SGLang provides a direct inference engine without the need for an HTTP server, especially for use cases where additional HTTP server adds unnecessary complexity or overhead. Here are two general use cases:

- Offline Batch Inference
- Custom Server on Top of the Engine

This document focuses on the offline batch inference, demonstrating four different inference modes:

- Non-streaming synchronous generation
- Streaming synchronous generation
- Non-streaming asynchronous generation
- Streaming asynchronous generation

Additionally, you can easily build a custom server on top of the SGLang offline engine.
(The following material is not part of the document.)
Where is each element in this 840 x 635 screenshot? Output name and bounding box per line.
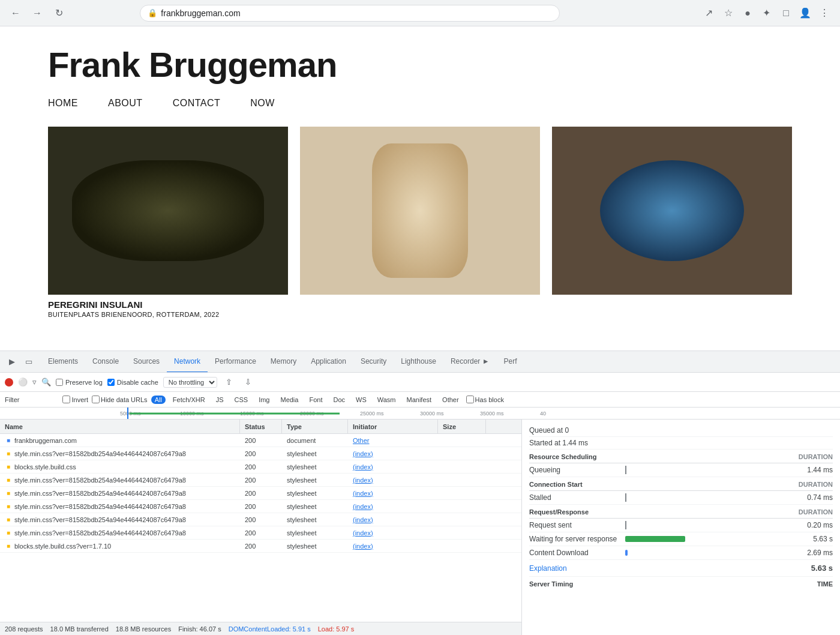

A detailed example working in a python script can be found in [custom_server](https://github.com/sgl-project/sglang/blob/main/examples/runtime/engine/custom_server.py).



## Advanced Usage

The engine supports [vlm inference](https://github.com/sgl-project/sglang/blob/main/examples/runtime/engine/offline_batch_inference_vlm.py) as well as [extracting hidden states](https://github.com/sgl-project/sglang/blob/main/examples/runtime/hidden_states). 

Please see [the examples](https://github.com/sgl-project/sglang/tree/main/examples/runtime/engine) for further use cases.

## Offline Batch Inference

SGLang offline engine supports batch inference with efficient scheduling.

In [1]:
# launch the offline engine
import asyncio
import io
import os

from PIL import Image
import requests
import sglang as sgl

from sglang.srt.conversation import chat_templates
from sglang.test.test_utils import is_in_ci
from sglang.utils import async_stream_and_merge, stream_and_merge

if is_in_ci():
    import patch


llm = sgl.Engine(model_path="meta-llama/Meta-Llama-3.1-8B-Instruct")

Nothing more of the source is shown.